__Prompt__.
Below are records that contain pictures; transcribe the text exactly and omit the pictures.

__Study material__.
-----
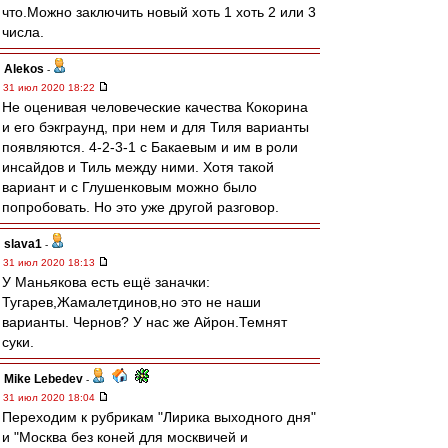
что.Можно заключить новый хоть 1 хоть 2 или 3
числа.
Alekos
-
31 июл 2020 18:22
Не оценивая человеческие качества Кокорина
и его бэкграунд, при нем и для Тиля варианты
появляются. 4-2-3-1 с Бакаевым и им в роли
инсайдов и Тиль между ними. Хотя такой
вариант и с Глушенковым можно было
попробовать. Но это уже другой разговор.
slava1
-
31 июл 2020 18:13
У Маньякова есть ещё заначки:
Тугарев,Жамалетдинов,но это не наши
варианты. Чернов? У нас же Айрон.Темнят
суки.
Mike Lebedev
-
31 июл 2020 18:04
Переходим к рубрикам "Лирика выходного дня"
и "Москва без коней для москвичей и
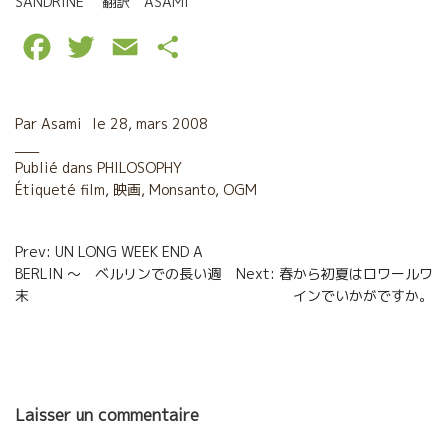
SANDRINE 翻訳 ASAMI
F
T
E
P
a
w
m
a
c
i
a
r
Par
Asami
le
28, mars 2008
e
t
i
t
Publié dans
PHILOSOPHY
Étiqueté
b
film
t
,
映画
,
l
Monsanto
a
,
OGM
o
e
g
Navigation
Prev: UN LONG WEEK END A
o
r
e
BERLIN 〜 ベルリンでの長い週
Next: 春から初夏はロワールワ
de
末
インでいかがですか。
k
r
l’article
Laisser un commentaire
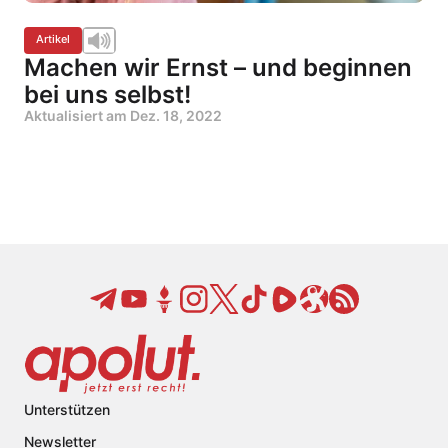
Artikel
Machen wir Ernst – und beginnen
bei uns selbst!
Aktualisiert am
Dez. 18, 2022
Unterstützen
Newsletter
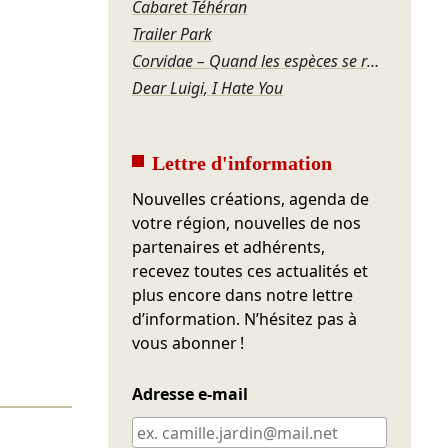
Cabaret Téhéran
Trailer Park
Corvidae – Quand les espèces se regardent
Dear Luigi, I Hate You
Lettre d'information
Nouvelles créations, agenda de
votre région, nouvelles de nos
partenaires et adhérents,
recevez toutes ces actualités et
plus encore dans notre lettre
d’information. N’hésitez pas à
vous abonner !
Adresse e-mail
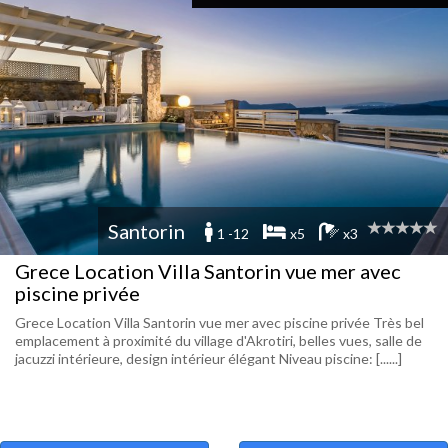
Santorin
1 -12
x5
x3
Grece Location Villa Santorin vue mer avec
piscine privée
Grece Location Villa Santorin vue mer avec piscine privée Très bel
emplacement à proximité du village d'Akrotiri, belles vues, salle de
jacuzzi intérieure, design intérieur élégant Niveau piscine: [......]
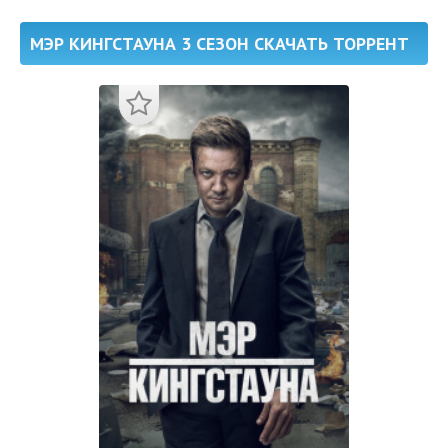
МЭР КИНГСТАУНА 3 СЕЗОН СКАЧАТЬ ТОРРЕНТ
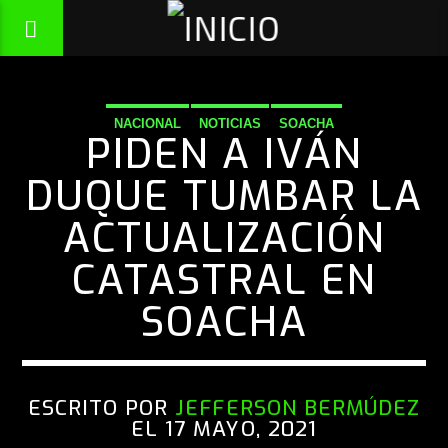
NACIONAL
NOTICIAS
SOACHA
PIDEN A IVÁN
DUQUE TUMBAR LA
ACTUALIZACIÓN
CATASTRAL EN
SOACHA
ESCRITO POR
JEFFERSON BERMÚDEZ
EL 17 MAYO, 2021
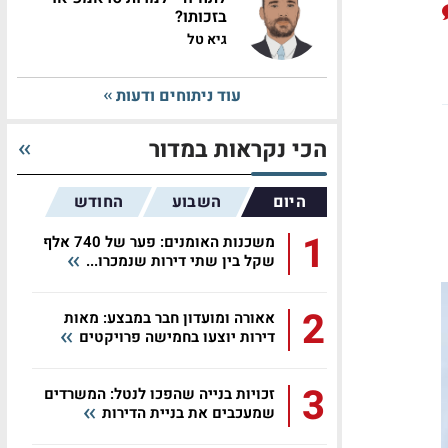
בזכותו?
גיא טל
עוד ניתוחים ודעות
הכי נקראות במדור
היום
השבוע
החודש
1
משכנות האומנים: פער של 740 אלף
שקל בין שתי דירות שנמכרו...
2
אאורה ומועדון חבר במבצע: מאות
דירות יוצעו בחמישה פרויקטים
3
זכויות בנייה שהפכו לנטל: המשרדים
שמעכבים את בניית הדירות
-----
__Expected answer__.
что.Можно заключить новый хоть 1 хоть 2 или 3
числа.
Alekos
-
31 июл 2020 18:22
Не оценивая человеческие качества Кокорина
и его бэкграунд, при нем и для Тиля варианты
появляются. 4-2-3-1 с Бакаевым и им в роли
инсайдов и Тиль между ними. Хотя такой
вариант и с Глушенковым можно было
попробовать. Но это уже другой разговор.
slava1
-
31 июл 2020 18:13
У Маньякова есть ещё заначки:
Тугарев,Жамалетдинов,но это не наши
варианты. Чернов? У нас же Айрон.Темнят
суки.
Mike Lebedev
-
31 июл 2020 18:04
Переходим к рубрикам "Лирика выходного дня"
и "Москва без коней для москвичей и
SANDRINE 翻訳 ASAMI
F
T
E
P
a
w
m
a
c
i
a
r
Par
Asami
le
28, mars 2008
e
t
i
t
Publié dans
PHILOSOPHY
Étiqueté
b
film
t
,
映画
,
l
Monsanto
a
,
OGM
o
e
g
Navigation
Prev: UN LONG WEEK END A
o
r
e
BERLIN 〜 ベルリンでの長い週
Next: 春から初夏はロワールワ
de
末
インでいかがですか。
k
r
l’article
Laisser un commentaire
Artikel
Machen wir Ernst – und beginnen
bei uns selbst!
Aktualisiert am
Dez. 18, 2022
Unterstützen
Newsletter
Cabaret Téhéran
Trailer Park
Corvidae – Quand les espèces se regardent
Dear Luigi, I Hate You
Lettre d'information
Nouvelles créations, agenda de
votre région, nouvelles de nos
partenaires et adhérents,
recevez toutes ces actualités et
plus encore dans notre lettre
d’information. N’hésitez pas à
vous abonner !
Adresse e-mail
Santorin
1 -12
x5
x3
Grece Location Villa Santorin vue mer avec
piscine privée
Grece Location Villa Santorin vue mer avec piscine privée Très bel
emplacement à proximité du village d'Akrotiri, belles vues, salle de
jacuzzi intérieure, design intérieur élégant Niveau piscine: [......]
МЭР КИНГСТАУНА 3 СЕЗОН СКАЧАТЬ ТОРРЕНТ
NACIONAL
NOTICIAS
SOACHA
PIDEN A IVÁN
DUQUE TUMBAR LA
ACTUALIZACIÓN
CATASTRAL EN
SOACHA
ESCRITO POR
JEFFERSON BERMÚDEZ
EL 17 MAYO, 2021
בזכותו?
גיא טל
עוד ניתוחים ודעות
הכי נקראות במדור
היום
השבוע
החודש
1
משכנות האומנים: פער של 740 אלף
שקל בין שתי דירות שנמכרו...
2
אאורה ומועדון חבר במבצע: מאות
דירות יוצעו בחמישה פרויקטים
3
זכויות בנייה שהפכו לנטל: המשרדים
שמעכבים את בניית הדירות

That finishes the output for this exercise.